#### DESCRIPTION OF THE TASK
Make a verbatim copy of all the records. Skip every image.

+++

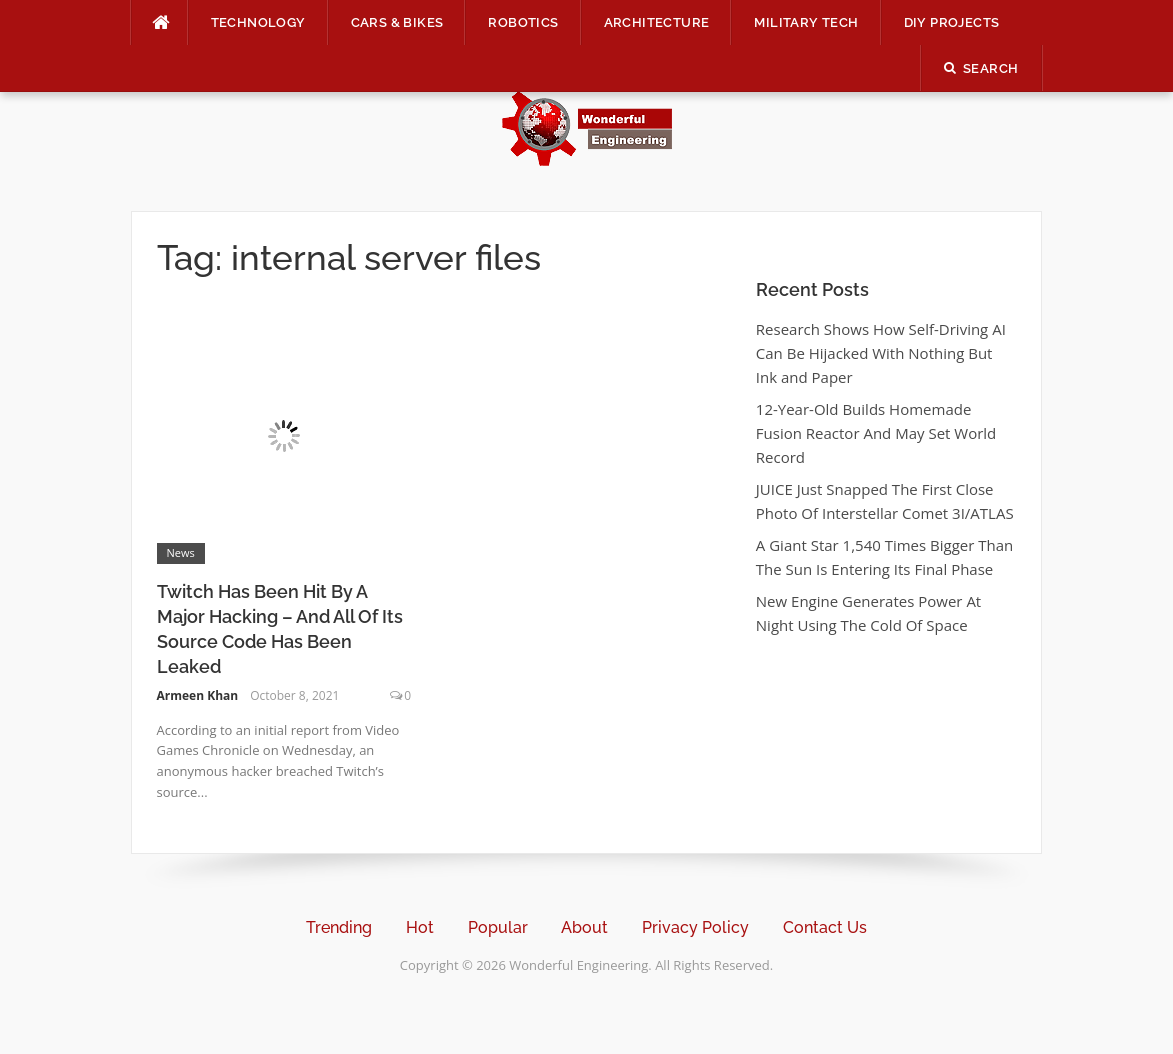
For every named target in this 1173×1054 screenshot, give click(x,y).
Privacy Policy (695, 927)
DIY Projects (952, 22)
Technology (258, 22)
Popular (498, 927)
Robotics (523, 22)
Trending (339, 927)
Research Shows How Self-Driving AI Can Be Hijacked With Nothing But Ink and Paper (881, 353)
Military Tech (806, 22)
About (584, 927)
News (181, 552)
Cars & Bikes (397, 22)
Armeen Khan (198, 695)
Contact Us (825, 927)
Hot (420, 927)
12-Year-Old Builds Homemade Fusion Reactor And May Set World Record (876, 433)
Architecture (657, 22)
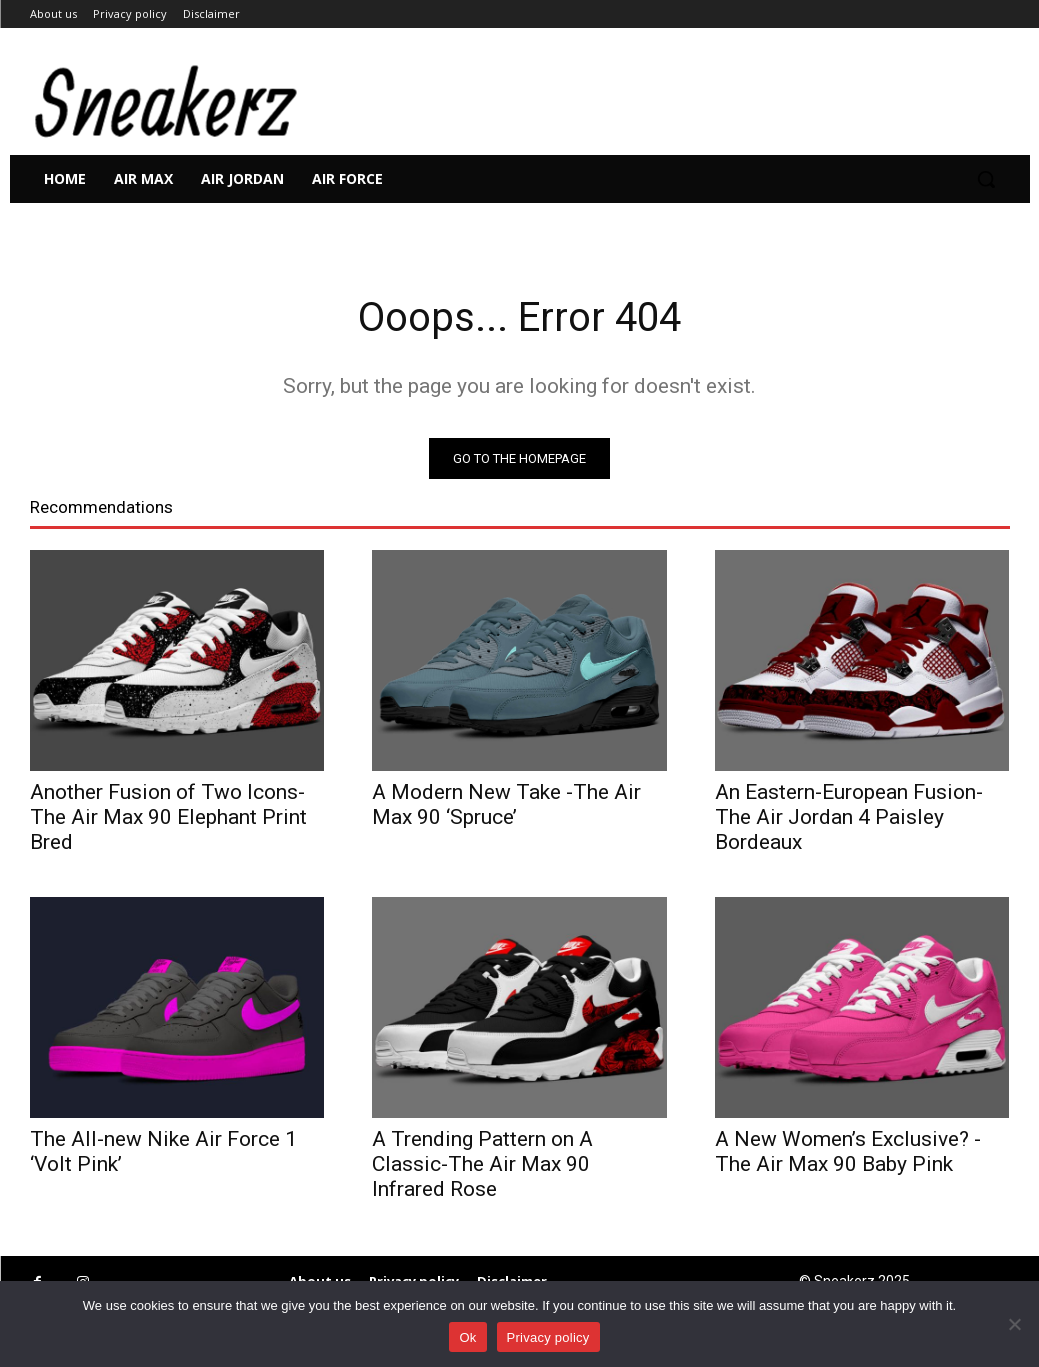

+++

#### SOLUTION TO THIS PROBLEM
For every named target in this 1173×1054 screenshot, give click(x,y).
Privacy Policy (695, 927)
DIY Projects (952, 22)
Technology (258, 22)
Popular (498, 927)
Robotics (523, 22)
Trending (339, 927)
Research Shows How Self-Driving AI Can Be Hijacked With Nothing But Ink and Paper (881, 353)
Military Tech (806, 22)
About (584, 927)
News (181, 552)
Cars & Bikes (397, 22)
Armeen Khan (198, 695)
Contact Us (825, 927)
Hot (420, 927)
12-Year-Old Builds Homemade Fusion Reactor And May Set World Record (876, 433)
Architecture (657, 22)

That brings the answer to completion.